Question

Let ${(1+x+2x^2)}^{20}=a_0+a_{1}x+a_2{x}^2+\dots \dots +a_{40}{x}^{40}$. Then, $a_1+a_3+a_5+\dots .+a_{37}$ is equal to

• A. $2^{20}(2^{20}+21)$
• B. $2^{19}(2^{20}+21)$
• C. $2^{20}(2^{20}–21)$
• D. $2^{19}(2^{20}–21)$

Answer 1

The correct option is D

$2^{19}(2^{20}–21)$

Explanation for correct option

Determining the value of $a_1+a_3+a_5+\dots .+a_{37}$.

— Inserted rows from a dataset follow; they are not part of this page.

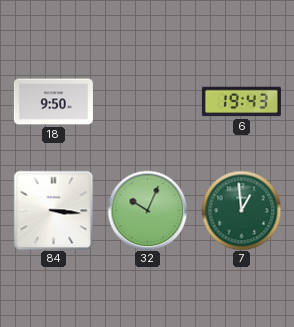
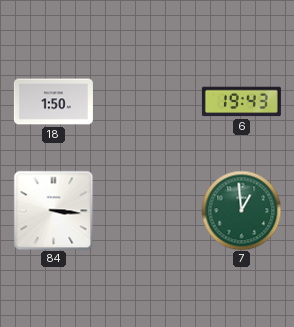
18: 9:50 -> 1:50
32: 10:04 -> none
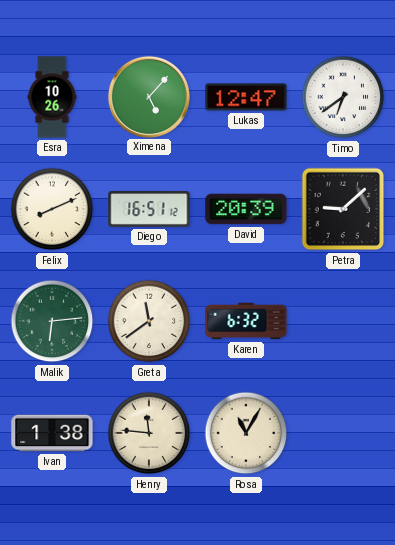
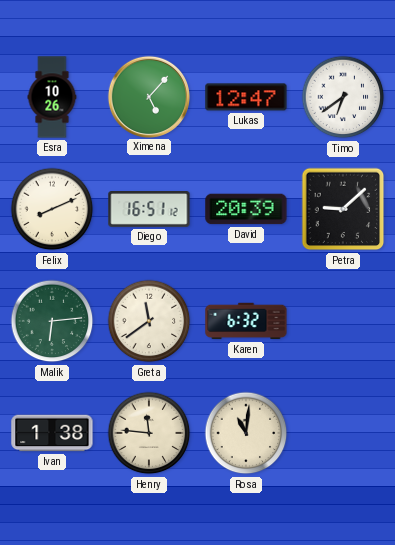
Rosa: 11:05 -> 11:01
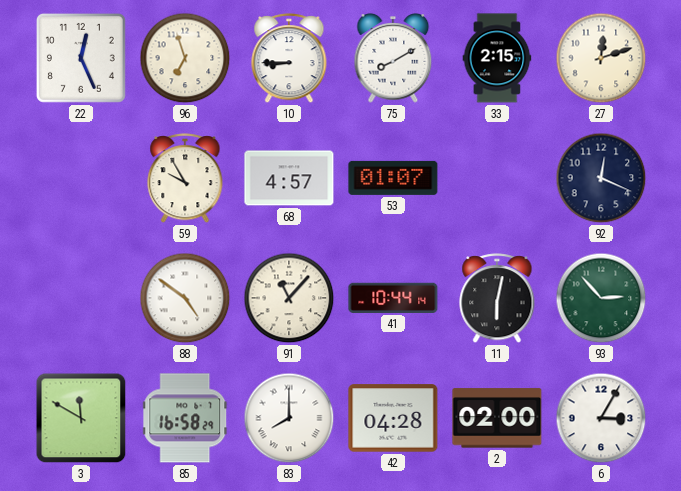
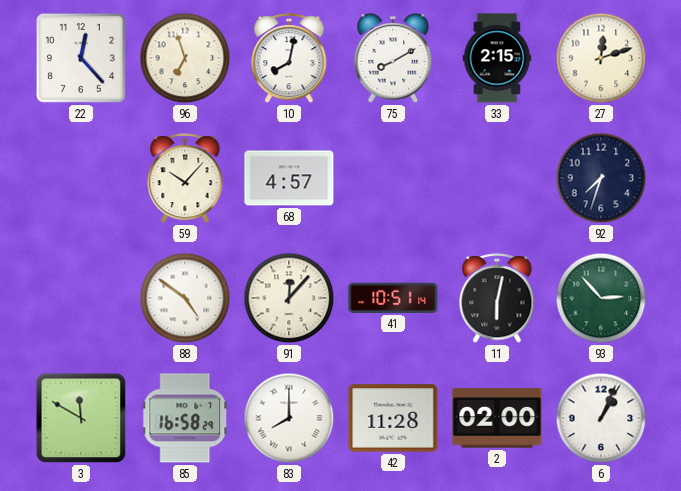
22: 12:26 -> 12:23
10: 8:45 -> 8:02
59: 9:55 -> 10:07
53: 01:07 -> none
92: 12:19 -> 7:33
91: 11:07 -> 12:07
41: 10:44 -> 10:51
42: 04:28 -> 11:28
6: 3:05 -> 1:04
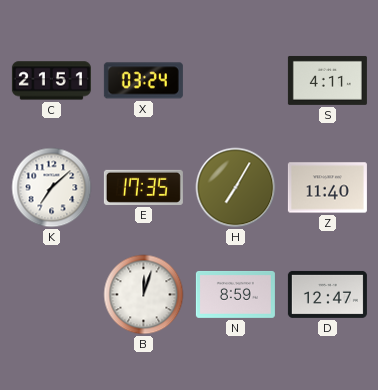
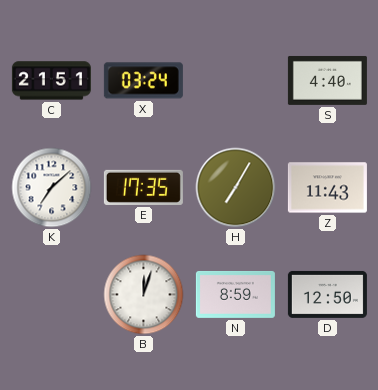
S: 4:11 -> 4:40
Z: 11:40 -> 11:43
D: 12:47 -> 12:50
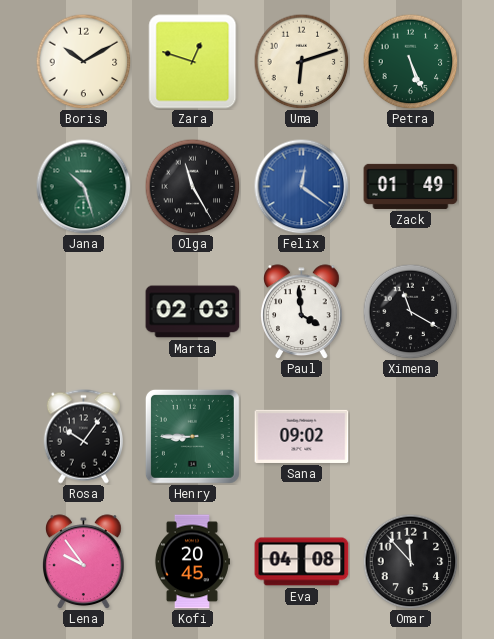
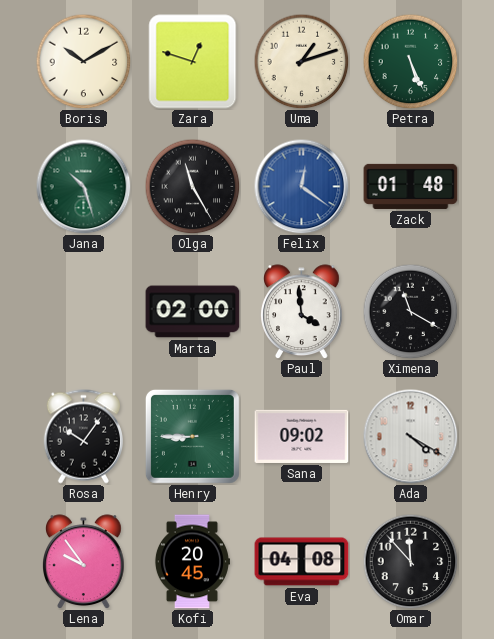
Uma: 6:12 -> 1:12
Zack: 01:49 -> 01:48
Marta: 02:03 -> 02:00
Ada: none -> 4:20
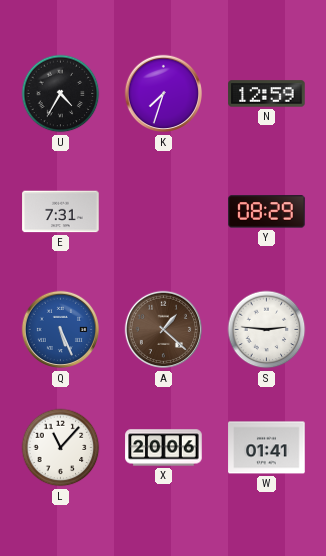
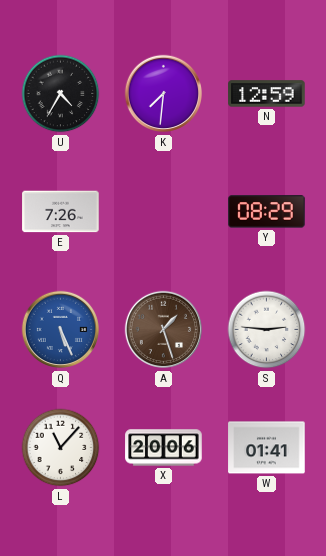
K: 7:33 -> 7:31
E: 7:31 -> 7:26
A: 1:22 -> 1:27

Given, ${(1+x+2x^2)}^{20}=a_0+a_{1}x+a_2{x}^2+\dots \dots +a_{40}{x}^{40}$

Putting $x=1$ we get,

$$\begin{gathered} {\left(1+1+2\right)}^{20}=a_0+a_1+....+a_{40} \\ \Rightarrow 4^{20}=a_0+a_1+....+a_{40}\left(1\right) \end{gathered}$$

Putting $x=-1$ in given expression we get,

${\left(2\right)}^{20}=a_0-a_1+a_2.....+a_{40}\left(2\right)$

Subtract equation $\left(2\right)$ from $\left(1\right)$ we get,

$$\begin{gathered} 4^{20}-2^{20}=2\left(a_1+a_3+a_5+......+a_{39}\right) \\ \Rightarrow \frac{4^{20}-2^{20}}{2}=\left(a_1+a_3+....+a_{39}\right) \\ \Rightarrow \left(a_1+a_3+....+a_{37}\right)=\frac{4^{20}-2^{20}}{2}-a_{39}\left(3\right) \end{gathered}$$

Now $a_{39}$ is the coefficient of $x^{39}$ in given expression. Hence, ${}^{20}C_{19}\times 2^{19}$ is the coefficient of $x^{39}$. Therefore,

$$\begin{gathered} a_{39}={}^{20}C_{19}\times 2^{19} \\ =20\times 2^{19} \end{gathered}$$

Put this value in equation $\left(3\right)$ we get,

$$\begin{gathered} a_1+a_3+....+a_{37}=\frac{4^{20}-2^{20}}{2}-\left(20\times 2^{19}\right) \\ =\frac{4^{20}-2^{20}-\left(20\times 2^{20}\right)}{2} \\ =\frac{2^{40}-2^{20}-\left(20\times 2^{20}\right)}{2} \\ =\frac{2^{20}\left(2^{20}-1-20\right)}{2} \\ =2^{19}\left(2^{20}-21\right) \end{gathered}$$

Therefore the value of $a_1+a_3+a_5.....+a_{37}$ is equal to $2^{19}\left(2^{20}-21\right)$

Hence, the correct answer is option (D).